By Cassie Weiss
For five years one man has built up an organization, working as the executive director, filling the hearts of those he encountered with a feel-good attitude.
Bob Phillips, who has been a part of the South East Alberta Watershed Alliance (SEAWA), passed away suddenly on Oct. 23, leaving heavy hearts and many tears in his wake.
“He was with SEAWA for five years to the day,” said Peter Wallis, long-time director and treasurer of the organization.
“SEAWA itself was only a few months old at the time. Our first job was to hire an executive director. He was very much involved in getting things set up.”
Initially bringing forth much of the organization for boards, Phillips dealt with many of the policies, as well as making connections with other WPACS in surrounding regions.
“He helped us set direction. We put out a number of workshops and conferences that he organized completely by himself, he was the guy in charge.”
Passing just before SEAWA’s biggest event of the year, the Below Your Watershed conference, Phillips’ absence left many at a loss.
“A good deal of that was his inspiration.”
With Phillips also closely involved in SEAWA’s student program, Wallis explained they have always had a strong student component.
“Many of these kids will grow up and stay in Medicine Hat, and will remember [their experience], and maybe become a part. Our ambition and our mandate is to be an information source.”
Due to his close involvement with students, Phillips enjoyed the opportunity to mold the young minds, teaching them about the many facets of the watershed.
Phillips, who was 58 years old at the time of his passing, originated from Saskatchewan, ending up in Calgary, before moving down to Medicine Hat for his executive director position.

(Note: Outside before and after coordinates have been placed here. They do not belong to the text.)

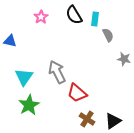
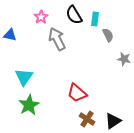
blue triangle: moved 6 px up
gray arrow: moved 33 px up
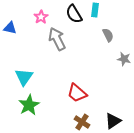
black semicircle: moved 1 px up
cyan rectangle: moved 9 px up
blue triangle: moved 7 px up
brown cross: moved 5 px left, 3 px down
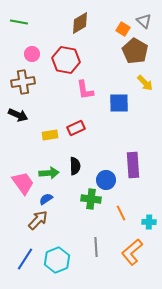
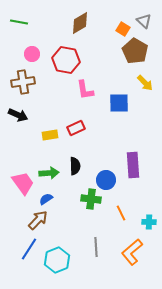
blue line: moved 4 px right, 10 px up
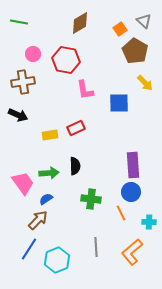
orange square: moved 3 px left; rotated 24 degrees clockwise
pink circle: moved 1 px right
blue circle: moved 25 px right, 12 px down
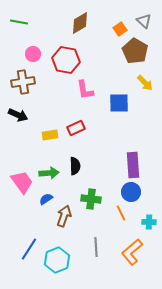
pink trapezoid: moved 1 px left, 1 px up
brown arrow: moved 26 px right, 4 px up; rotated 25 degrees counterclockwise
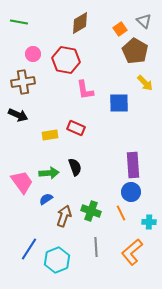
red rectangle: rotated 48 degrees clockwise
black semicircle: moved 1 px down; rotated 18 degrees counterclockwise
green cross: moved 12 px down; rotated 12 degrees clockwise
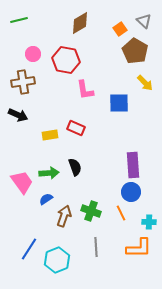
green line: moved 2 px up; rotated 24 degrees counterclockwise
orange L-shape: moved 7 px right, 4 px up; rotated 140 degrees counterclockwise
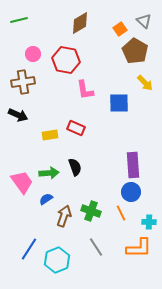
gray line: rotated 30 degrees counterclockwise
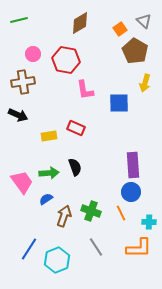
yellow arrow: rotated 60 degrees clockwise
yellow rectangle: moved 1 px left, 1 px down
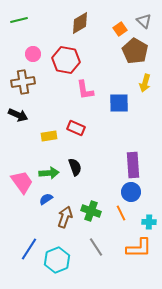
brown arrow: moved 1 px right, 1 px down
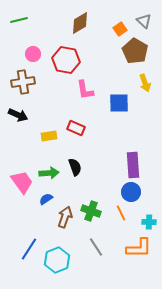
yellow arrow: rotated 36 degrees counterclockwise
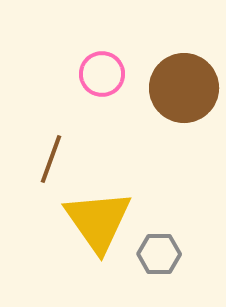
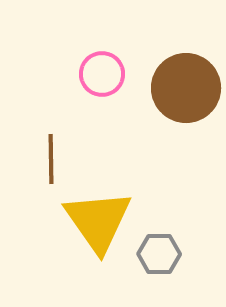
brown circle: moved 2 px right
brown line: rotated 21 degrees counterclockwise
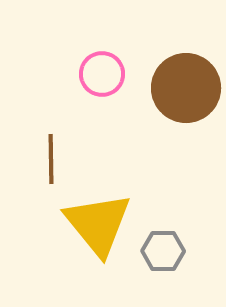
yellow triangle: moved 3 px down; rotated 4 degrees counterclockwise
gray hexagon: moved 4 px right, 3 px up
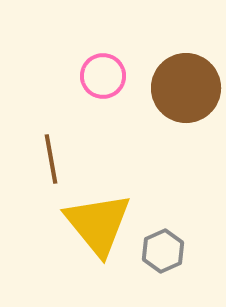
pink circle: moved 1 px right, 2 px down
brown line: rotated 9 degrees counterclockwise
gray hexagon: rotated 24 degrees counterclockwise
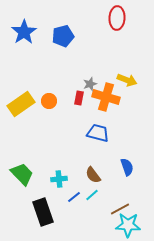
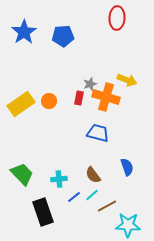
blue pentagon: rotated 10 degrees clockwise
brown line: moved 13 px left, 3 px up
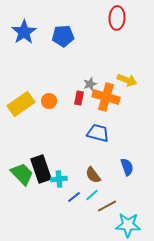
black rectangle: moved 2 px left, 43 px up
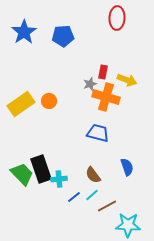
red rectangle: moved 24 px right, 26 px up
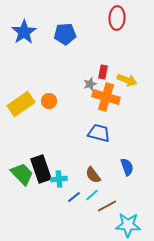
blue pentagon: moved 2 px right, 2 px up
blue trapezoid: moved 1 px right
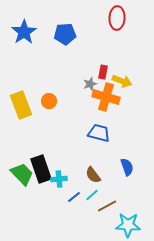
yellow arrow: moved 5 px left, 1 px down
yellow rectangle: moved 1 px down; rotated 76 degrees counterclockwise
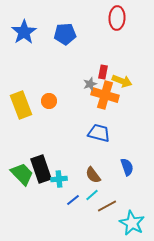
orange cross: moved 1 px left, 2 px up
blue line: moved 1 px left, 3 px down
cyan star: moved 4 px right, 2 px up; rotated 25 degrees clockwise
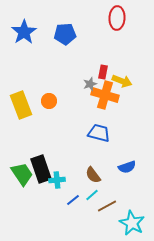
blue semicircle: rotated 90 degrees clockwise
green trapezoid: rotated 10 degrees clockwise
cyan cross: moved 2 px left, 1 px down
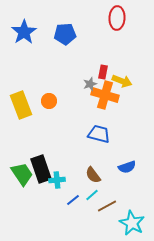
blue trapezoid: moved 1 px down
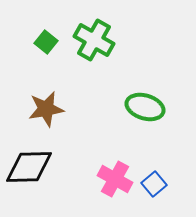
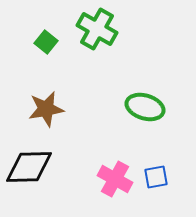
green cross: moved 3 px right, 11 px up
blue square: moved 2 px right, 7 px up; rotated 30 degrees clockwise
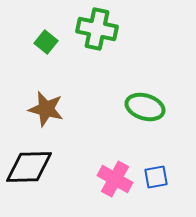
green cross: rotated 18 degrees counterclockwise
brown star: rotated 24 degrees clockwise
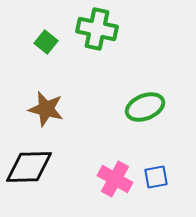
green ellipse: rotated 39 degrees counterclockwise
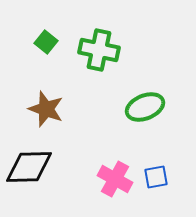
green cross: moved 2 px right, 21 px down
brown star: rotated 6 degrees clockwise
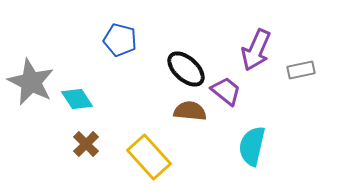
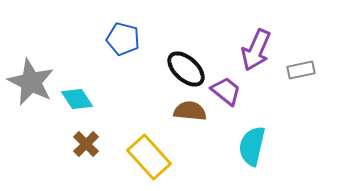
blue pentagon: moved 3 px right, 1 px up
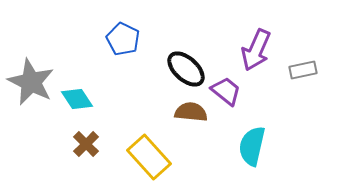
blue pentagon: rotated 12 degrees clockwise
gray rectangle: moved 2 px right
brown semicircle: moved 1 px right, 1 px down
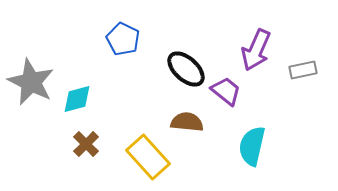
cyan diamond: rotated 72 degrees counterclockwise
brown semicircle: moved 4 px left, 10 px down
yellow rectangle: moved 1 px left
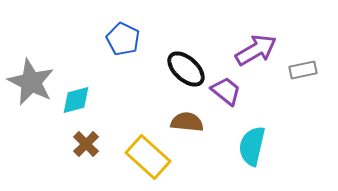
purple arrow: rotated 144 degrees counterclockwise
cyan diamond: moved 1 px left, 1 px down
yellow rectangle: rotated 6 degrees counterclockwise
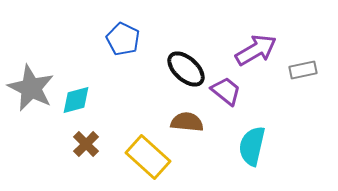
gray star: moved 6 px down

“He was pretty outgoing. He had a strong outdoor interest. His family had a cottage on a spot by a lake in Saskatchewan that was near and dear to his heart. He would be there a lot when he was on holiday.”
The kind of guy SEAWA needed, Phillips became much more than just an employee.
“He was kind. He was always thinking about people. We had to tell him to stop buying people present.”
Treating the company as his own, Wallis said any chance Phillips had to promote SEAWA, he would be doing it.
With the scramble to put on last month’s conference while dealing with the loss of a great man, SEAWA named Maggie Romuld, who had been SEAWA’s watershed coordinator, the interim executive director.
As Oct. 31 was SEAWA’s fiscal end, there were many reports that had to be wrapped up and submitted to the provincial government.
“We are very lucky to have Maggie. She has a very similar background to Bob, and she is well informed in environmental issues. Fortunately, she is able to step in on short notice.”
Currently working part time for SEAWA, while working with her other full time jobs, Wallis said it is to be decided the future for SEAWA once the busyness dies down a bit.
“Having her in place is huge for us. The board will have to decide.”
Although Wallis knows Romuld will fill the large shoes very well, there is no doubt that Phillips loss will be one not soon forgotten.
“He will be greatly missed. No doubt about it.”
Phillips was survived by his wife Brenda and two grown children. At his request, there was no funeral service. In lieu of flowers donations could be made to SEAWA in his honour (3271 Dunmore Road S.E., 721 – Unit 3, Medicine Hat, Alberta T1B 3R2).
Wallis also explained there is talk about creating a scholarship in Phillips’ name, but nothing has been confirmed.